[Excerpts from a dataset]
*** Block opens ***

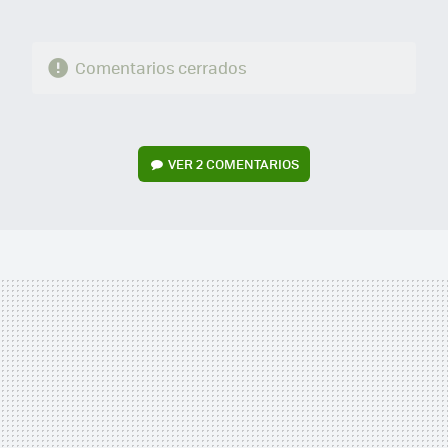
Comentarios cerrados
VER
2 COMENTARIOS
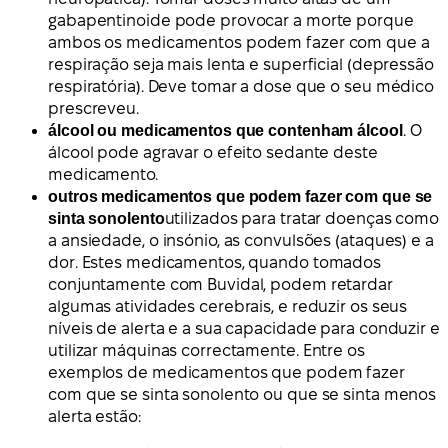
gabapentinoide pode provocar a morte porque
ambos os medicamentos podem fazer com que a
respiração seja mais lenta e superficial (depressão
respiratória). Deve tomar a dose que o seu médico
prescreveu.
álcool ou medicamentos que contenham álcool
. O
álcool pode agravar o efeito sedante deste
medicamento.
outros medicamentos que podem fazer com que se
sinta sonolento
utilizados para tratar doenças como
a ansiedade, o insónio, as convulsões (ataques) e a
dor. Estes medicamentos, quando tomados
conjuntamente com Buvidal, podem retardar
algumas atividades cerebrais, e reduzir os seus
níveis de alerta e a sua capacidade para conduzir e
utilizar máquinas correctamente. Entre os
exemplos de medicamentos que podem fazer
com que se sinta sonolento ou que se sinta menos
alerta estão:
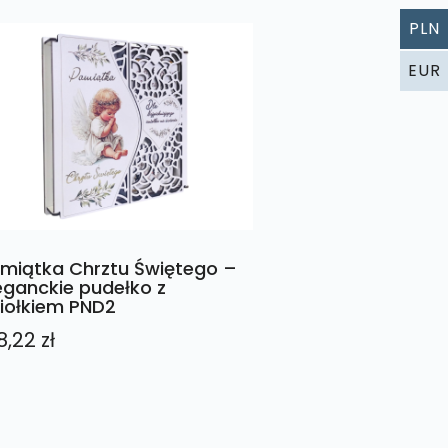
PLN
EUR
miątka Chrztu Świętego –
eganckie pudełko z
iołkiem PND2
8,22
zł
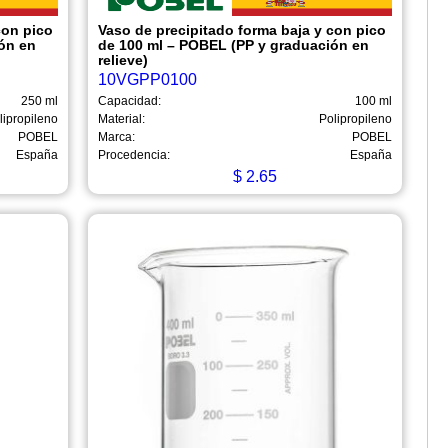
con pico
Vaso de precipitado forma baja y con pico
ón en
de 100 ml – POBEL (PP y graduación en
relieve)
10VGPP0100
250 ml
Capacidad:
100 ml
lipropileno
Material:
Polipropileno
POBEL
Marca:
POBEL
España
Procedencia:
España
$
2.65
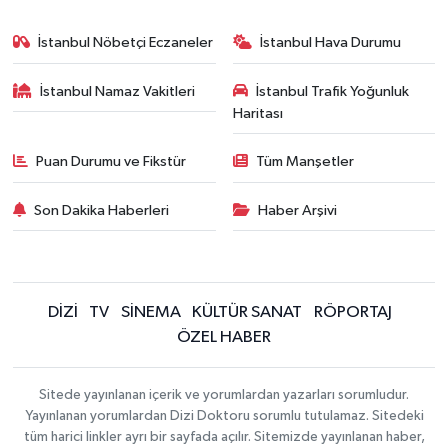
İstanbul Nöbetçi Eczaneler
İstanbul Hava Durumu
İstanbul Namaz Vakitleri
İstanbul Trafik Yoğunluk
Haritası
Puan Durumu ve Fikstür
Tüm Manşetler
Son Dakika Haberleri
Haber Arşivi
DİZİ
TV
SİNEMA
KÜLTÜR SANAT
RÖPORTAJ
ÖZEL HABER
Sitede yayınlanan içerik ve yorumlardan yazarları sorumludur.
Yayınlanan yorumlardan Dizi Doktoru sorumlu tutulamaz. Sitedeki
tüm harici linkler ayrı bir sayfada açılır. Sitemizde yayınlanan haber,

*** Block closes ***
*** Block opens ***

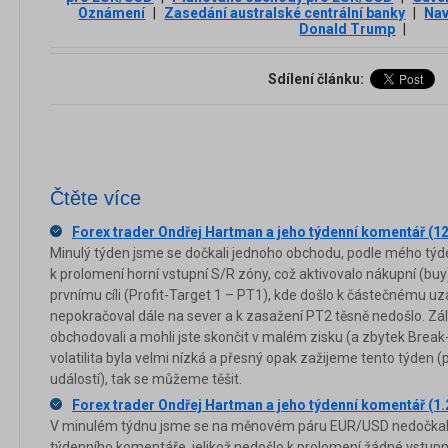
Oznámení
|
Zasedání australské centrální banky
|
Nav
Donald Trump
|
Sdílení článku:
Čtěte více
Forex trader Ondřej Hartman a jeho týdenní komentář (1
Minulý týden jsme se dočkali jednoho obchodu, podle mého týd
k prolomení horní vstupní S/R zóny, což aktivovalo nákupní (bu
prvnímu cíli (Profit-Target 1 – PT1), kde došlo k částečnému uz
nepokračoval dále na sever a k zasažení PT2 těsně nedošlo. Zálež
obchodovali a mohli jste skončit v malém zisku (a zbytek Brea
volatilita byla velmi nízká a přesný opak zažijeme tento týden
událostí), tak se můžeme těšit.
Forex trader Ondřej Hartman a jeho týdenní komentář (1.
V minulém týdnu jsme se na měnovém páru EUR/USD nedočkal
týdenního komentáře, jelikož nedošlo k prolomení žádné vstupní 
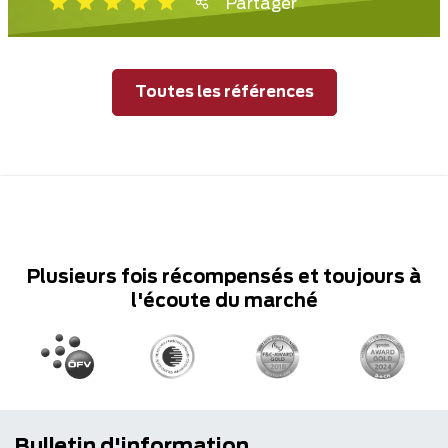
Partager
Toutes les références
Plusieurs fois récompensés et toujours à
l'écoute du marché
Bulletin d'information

*** Block closes ***

PROBLEM DETAILS:
What lines of the preceding data include the string "İstanbul"? Pull them out.

OUTPUT FOR THIS TASK:
İstanbul Nöbetçi Eczaneler
İstanbul Hava Durumu
İstanbul Namaz Vakitleri
İstanbul Trafik Yoğunluk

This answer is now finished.